Lady in Waiting l, a photo by AMERAZIGANIIRAO on Flickr.
The New. The Sex and the Soul. Amera Ziganii Rao
And now, I see a new man before me, a new kind of man, a new kind of being. A man who has entered soul with the same force and completion as me. A man who is in touch with his sexuality and not just his loins or indeed mine, as a secret fantasy, to go alongside a hard boiled reality life of emptiness, shallowness and power and money.
A man of soul and sexuality. A man of the same tribe. A man of creativity, and the awesome ability to be as male and female in any and each moment as he wants.
Only a man who is comfortable with sexuality per se, can do that, I now realise. Past the misogyny, past dependency, past need, past greed, past ego. It is all to do with the release of sexuality and therefore the heart and soul. It is all to do with entering the authentic self and gaining the gift of redemptive healing of being.
It is all about the hard work and 'luck', the great good fortune of being able to make it. Of becoming a reformed sadist, reformed misogynist, reformed ego. A man who can take his need and greed and craft it into attractive desire and want. Like me. A man who can love. A man who can create. And a man who can sex a woman without needing to kill her, suffocate her or consume her to the exclusivity of anything else. A man who can love a Lolita without owning her. A man who likes to possess a woman, not kill her. A man who is able to possess without killing. A healed man. A man of soul. A man of ego and soul combined. Like me.
And ultimately, this is a man who can have sex. When I look at the writings of Nancy Qualls Corbett and Diana Hartmann on the Sacred Prostitute, and the psychology of the man who needs to return to the goddess, to the sacred whore, I see Lemuria in sight at last. The return to Eden.
I see it all in this man who is not you. A man who has regained his passion and joy and curiosity and childlike love of life and sexuality and sex. Passion. A man who can love is a man who can return to his passion.
The empty, passionless, sexless, liminal, non creative cynicism of the hard boiled life is over. For me and it seems, for a man at last too.
Broken hearts healed are broken hearts returned to wholeness. The drive that all of us have to make in life to become happy. Earth life is set up to destroy us, destroy our hearts and loins and push soul out to some hidden place and leave us in hell.
And as I see his beauty and power and strength of soul, work so easily, alongside his raw masculinity and virility of human animal, his need and his yearning for me, I quiver with peace and excitement and know I am almost home.
Having it all on the surface is one thing. Money, the suits, the macho, the height even, the language, the managerial jobs, the international lifestyle. Glamorous indeed, but it would never have been enough. I wanted to know what was inside and as it turns out, there was hard boiled nothingness. No sex is the reason for misogyny. No sex is the reason for control. No sex is the reason for dependency and need and greed of male ownership. No sex is the reason for every single wound on this planet and no sex means life without the goddess. The return to the female is the return to the passion. The downside for men like you is that you have to be kind. And for some it is just too much to ask and I accept that. Ego always chooses power over love. And you made your choice a long time ago. Be at peace with that. You chose power over love. You chose power over SEX. Misogyny is therefore choosing power over sex. Be at peace with that. I am and I'm gone.

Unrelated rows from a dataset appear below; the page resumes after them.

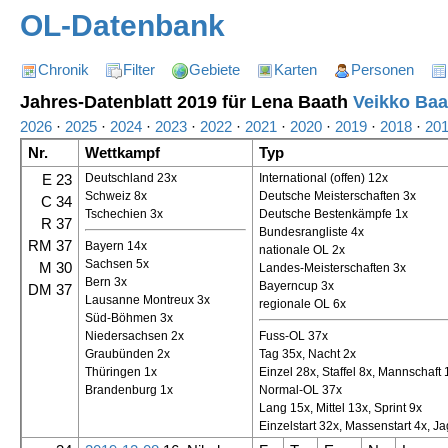
OL-Datenbank
Chronik
Filter
Gebiete
Karten
Personen
Jahres-Datenblatt 2019 für Lena Baath
Veikko Baa
2026
·
2025
·
2024
·
2023
·
2022
·
2021
·
2020
·
2019
·
2018
·
20
Nr.
Wettkampf
Typ
E 23
Deutschland 23x
International (offen) 12x
Schweiz 8x
Deutsche Meisterschaften 3x
C 34
Tschechien 3x
Deutsche Bestenkämpfe 1x
R 37
Bundesrangliste 4x
RM 37
Bayern 14x
nationale OL 2x
Sachsen 5x
M 30
Landes-Meisterschaften 3x
Bern 3x
Bayerncup 3x
DM 37
Lausanne Montreux 3x
regionale OL 6x
Süd-Böhmen 3x
Niedersachsen 2x
Fuss-OL 37x
Graubünden 2x
Tag 35x, Nacht 2x
Thüringen 1x
Einzel 28x, Staffel 8x, Mannschaft 
Brandenburg 1x
Normal-OL 37x
Lang 15x, Mittel 13x, Sprint 9x
Einzelstart 32x, Massenstart 4x, Ja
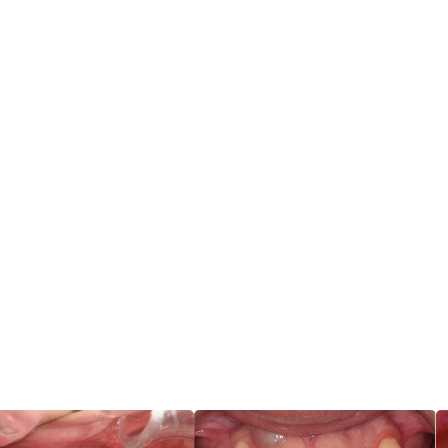
Treatment Content
診療案内
インプラント
医院案内
審美歯科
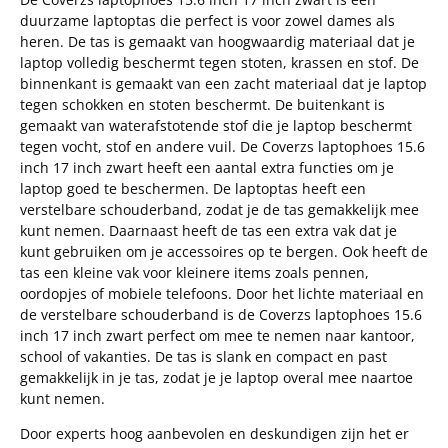
duurzame laptoptas die perfect is voor zowel dames als
heren. De tas is gemaakt van hoogwaardig materiaal dat je
laptop volledig beschermt tegen stoten, krassen en stof. De
binnenkant is gemaakt van een zacht materiaal dat je laptop
tegen schokken en stoten beschermt. De buitenkant is
gemaakt van waterafstotende stof die je laptop beschermt
tegen vocht, stof en andere vuil. De Coverzs laptophoes 15.6
inch 17 inch zwart heeft een aantal extra functies om je
laptop goed te beschermen. De laptoptas heeft een
verstelbare schouderband, zodat je de tas gemakkelijk mee
kunt nemen. Daarnaast heeft de tas een extra vak dat je
kunt gebruiken om je accessoires op te bergen. Ook heeft de
tas een kleine vak voor kleinere items zoals pennen,
oordopjes of mobiele telefoons. Door het lichte materiaal en
de verstelbare schouderband is de Coverzs laptophoes 15.6
inch 17 inch zwart perfect om mee te nemen naar kantoor,
school of vakanties. De tas is slank en compact en past
gemakkelijk in je tas, zodat je je laptop overal mee naartoe
kunt nemen.
Door experts hoog aanbevolen en deskundigen zijn het er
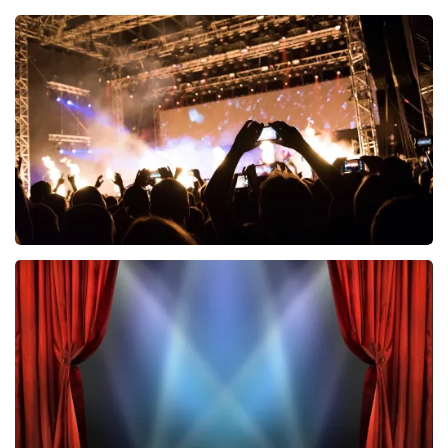
Esther van der Voort
690
laatste 30 minuten
BESTEL NU
Don Omar
464
laatste 30 minuten
BESTEL NU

The Patriarchal Toilet Tribe of male homicide and female genocide is almost out of my life. And I am glad. It seduced me for a while, I will readily admit that. 8000 years long to be precise. The Return is finally, well on its way.
And I enter my grateful, wondrous and amazed, preparation for the Master I have always wanted. Never the monster. The spiritual master is the sexual master is this incredible man I see before me. A man of sex and passion who can be my true friend as well. Mastery. What it was all for. The Return to Eden.
Amera Ziganii Rao ©
The New. The Sex and The Soul. Amera Ziganii Rao
The Psychology. The Sacred Prostitute. Nancy Qualls - Corbett
I get it old man. You just couldn't make it back to the Sacred Whore, as the psychology piece explains so well. Maybe you will one day when I am long gone. And maybe not. So I let you go. With love and sympathy. I am not Grace Kelly, RIP. I came to this life to live and love. And not just be a man's silent companion. And to retire from life. I embrace the new. Right now, right here. Neglect aside, abuse aside, being a companion to an old man is just not my idea of true love. The new awaits. For my second life. My first life is over and even if I am the same age as you, I am not you. I am reborn in time for the new. And for that, I can only be truly grateful. And run.